I suspect that’s the one. Listing COVID as the cause of death for a person in a nursing home bumps up a counter on all sorts of statistical rolls that their management and/or overseeing agencies would prefer to avoid incrementing. And my vague, certainly-not-expertly-informed understanding is, when documenting an official cause of death for someone, basically anything in their medical history is fair game and reasonably defensible enough, professionally, should there be inquiries.
A doctor who lists a cause of death that’s easily supported by the decedent’s medical records, say, by simply pointing it out as a prior diagnosis, doesn’t need to worry too much about having to justify that judgement call. If someone is sick with something, and they die, for the most part we’re collectively willing to assume they died of “the” (a) thing they were sick with.
It seems the rather large amount of leeway implicit in that probably-not-exactly-official-policy “policy” has been noted and, in the way of such things, judged casually exploitable by at least some in the medical community. And since it ultimately makes no real difference, 90+% of the time… that’s probably kind of fine, TBH.

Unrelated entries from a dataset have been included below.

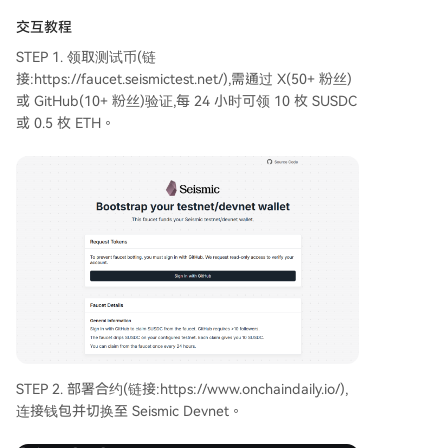
交互教程
STEP 1. 领取测试币(链
接:https://faucet.seismictest.net/),需通过 X(50+ 粉丝)
或 GitHub(10+ 粉丝)验证,每 24 小时可领 10 枚 SUSDC
或 0.5 枚 ETH。
STEP 2. 部署合约(链接:https://www.onchaindaily.io/),
连接钱包并切换至 Seismic Devnet。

(The times when it does matter, it can matter quite a great deal, though. For instance, in the early 1980s, there were strong forces acting in both directions, when it came to listing someone’s cause of death as (once it even had a name) “AIDS”. For many activists and medical professionals trying to increase awareness of the disease and secure both funding and resources to study it, counting every AIDS-related death was an imperative. At the same time, especially early on, family members or associates of the deceased often had a vested interest in preventing what they viewed as a “mark of shame” from being officially logged as someone’s cause of death, even if it incontrovertibly was.)
In my work as an accountant, I see death certificates from time to time. One that I saw simply said “Covid-19” and nothing else. I didn’t know anything else about this death, as all I saw was the death certificate and their papers necessary to prepare their last tax return.
A friend of my mother’s had his brother die of something that was very clearly related to Covid-19, but that was NOT listed on his death certificate in any way. I suspect in this case it may have been something similar to the previously-mentioned case, where the place he was living at didn’t want to have a Covid death counted when there were 2349034 other things wrong with him that led him to be staying there. He had been fine in terms of survival until he contracted Covid, but no, it apparently didn’t feature in his death somehow.
Come to think of it, since I brought up AIDS, now I’m wondering how (or even if) medical privacy laws (in the US) affect cause-of-death reporting.
While someone is alive, just casually revealing that they’re HIV+ is wildly illegal, and any doctor who does opens themselves up to one mother of a HIPAA lawsuit.
I’d just kind of assumed that all of that goes out the window, once the person kicks it1… but now I’m second-guessing that assumption.
Notes
(In much the same way that Wikipedia has extra-strict fact-checking and verifiability policies covering WP:BLP, AKA Biographies of Living Persons — the “Living” is an essential component, there. Policies about defaming or reporting inaccurate information in articles about dead people are much more relaxed, primarily because the dead can’t sue anyone.)
My grandfather, who (at least in a sense) died of kidney failure, was listed on his death certificate as prostate cancer–he had been battling cancer for about 10 years.